§ **YOUR GOAL**: Look through the records below, and whenever a line contains "risposta", copy it.

§ **RECORDS PROVIDED**:
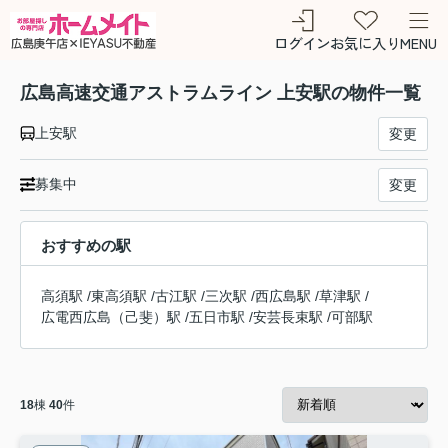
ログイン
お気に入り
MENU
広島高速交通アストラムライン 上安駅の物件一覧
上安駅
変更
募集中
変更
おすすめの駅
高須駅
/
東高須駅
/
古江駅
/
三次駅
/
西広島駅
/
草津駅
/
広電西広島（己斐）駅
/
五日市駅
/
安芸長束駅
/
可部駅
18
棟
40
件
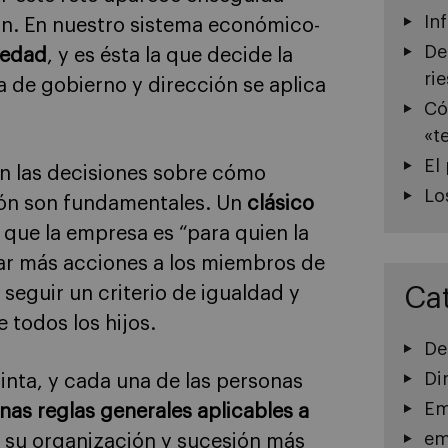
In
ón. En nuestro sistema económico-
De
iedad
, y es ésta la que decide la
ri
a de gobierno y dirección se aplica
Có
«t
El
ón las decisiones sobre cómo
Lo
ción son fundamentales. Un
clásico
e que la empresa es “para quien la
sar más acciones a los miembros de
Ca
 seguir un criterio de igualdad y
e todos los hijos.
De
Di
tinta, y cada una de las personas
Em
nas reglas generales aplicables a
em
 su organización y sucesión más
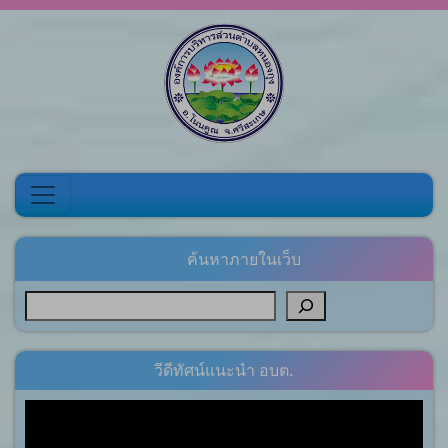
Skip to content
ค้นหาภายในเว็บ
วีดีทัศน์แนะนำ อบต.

==

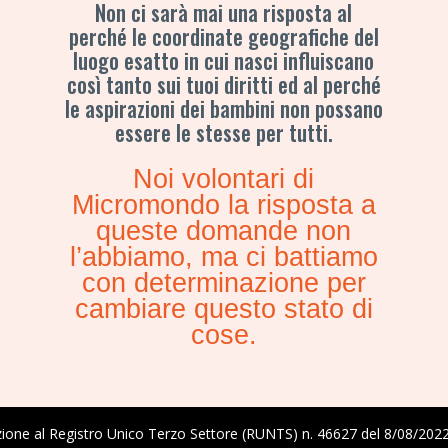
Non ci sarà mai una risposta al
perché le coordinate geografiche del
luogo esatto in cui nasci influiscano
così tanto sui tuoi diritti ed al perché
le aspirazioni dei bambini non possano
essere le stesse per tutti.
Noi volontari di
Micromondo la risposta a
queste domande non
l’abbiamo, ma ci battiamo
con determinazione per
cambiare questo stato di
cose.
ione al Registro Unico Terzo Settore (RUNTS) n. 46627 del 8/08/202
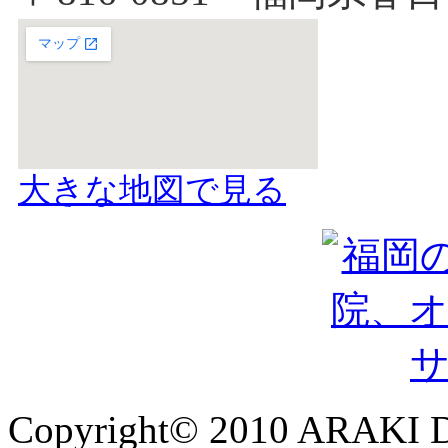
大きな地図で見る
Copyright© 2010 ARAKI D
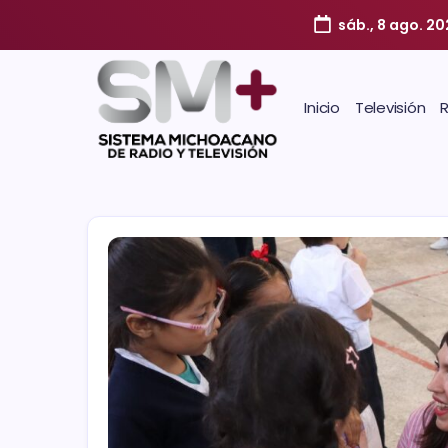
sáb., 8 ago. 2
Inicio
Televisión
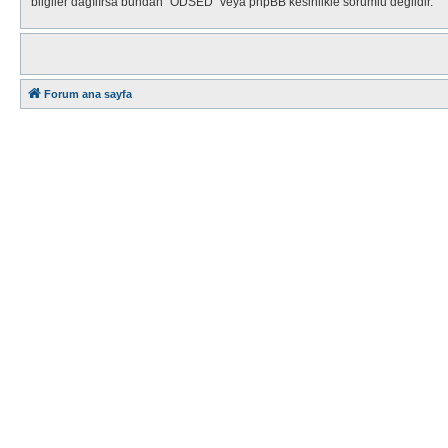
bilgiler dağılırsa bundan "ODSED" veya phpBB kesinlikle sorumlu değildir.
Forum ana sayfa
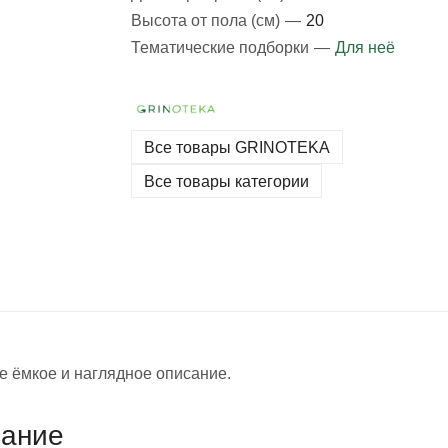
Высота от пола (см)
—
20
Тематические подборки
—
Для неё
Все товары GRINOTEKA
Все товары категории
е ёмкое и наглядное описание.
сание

---

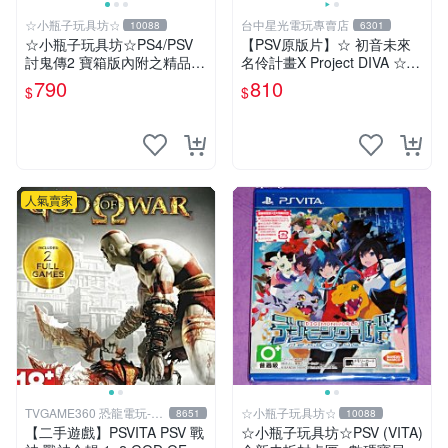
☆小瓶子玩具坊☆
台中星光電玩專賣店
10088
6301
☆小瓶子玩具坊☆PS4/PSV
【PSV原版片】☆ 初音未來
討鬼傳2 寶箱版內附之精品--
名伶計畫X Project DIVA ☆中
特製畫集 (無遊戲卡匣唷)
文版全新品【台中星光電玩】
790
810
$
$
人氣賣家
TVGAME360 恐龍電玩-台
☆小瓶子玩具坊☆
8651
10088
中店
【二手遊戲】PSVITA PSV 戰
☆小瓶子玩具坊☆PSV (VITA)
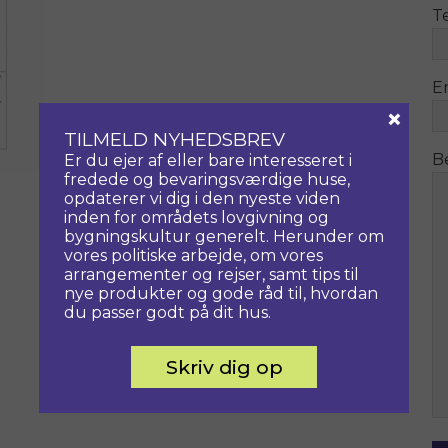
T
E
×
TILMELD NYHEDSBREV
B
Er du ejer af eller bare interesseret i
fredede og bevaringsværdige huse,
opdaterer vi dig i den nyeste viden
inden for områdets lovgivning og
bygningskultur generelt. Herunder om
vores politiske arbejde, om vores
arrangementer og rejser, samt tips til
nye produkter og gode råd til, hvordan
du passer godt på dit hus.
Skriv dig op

§ **ANSWER TO THE EXERCISE**:
Non ci sarà mai una risposta al
Micromondo la risposta a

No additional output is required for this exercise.